NBAプレーオフのイースタン・カンファレンス決勝第1戦、ニューヨーク・ニックス(第3シード)はクリーブランド・キャバリアーズ(第4シード)に延長戦の末、115-104で勝利。ファイナル進出をかけたシリーズで白星発進を飾った。
ここまで全2シリーズを第7戦まで戦ってきたキャバリアーズに対して、カンファレンス準決勝をスウィープで勝ち上がってきたニックスが2桁点差で下したこの試合。数字だけ見ると下馬評通りとも言える結果だが、終盤にニックスの選手が見せたパフォーマンスは、まさしく歴史に残るものだった。
第1クォーターを23-16とリードして終えたニックスだったが、第2、3クォーターで計46-67と圧倒されると、その後も点差は縮まらず。
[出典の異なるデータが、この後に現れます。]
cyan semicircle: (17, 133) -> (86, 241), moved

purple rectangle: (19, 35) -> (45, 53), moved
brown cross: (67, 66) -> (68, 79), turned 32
第4クォーター残り7分49秒時点で71-93と22点ものビハインドを背負っていた。
しかしそこからエースのジェイレン・ブランソンの5連続得点を中心に約4分間で18-1のビッグランを築くと、残り45秒でランドリー・シャメットの3ポイントシュートが決まって99-99の同点に。キャバリアーズもジェームズ・ハーデンのジャンプシュートで再び2点のリードを作るも、ブランソンのフローターでニックスが再び追いつき、延長戦に持ち込んだ。
本拠地のファンの歓声も受けて勢いに乗ったニックスはオーバータイムで14-3と攻守にわたりキャバリアーズを圧倒。米スポーツ専門局『ESPN』のデータ分析部門によると、22点のビハインドを背負った第4クォーター残り7分49秒時点でニックスの勝率は0.1%だった。1997-98シーズン以降のプレーオフの第4クォーターで22点差をつけられているチームは1勝594敗だったという。
ウエスタン・カンファレンスでも第1戦からダブルオーバータイムに突入するなど、史上類を見ない大熱戦が繰り広げられている今年のカンファレンス決勝。ニックスはこのまま1999年以来のファイナル進出、そして73年以来56年ぶりにチャンピオンシップ・トロフィーを“聖地”マディソンスクエア・ガーデンにもたらせるか。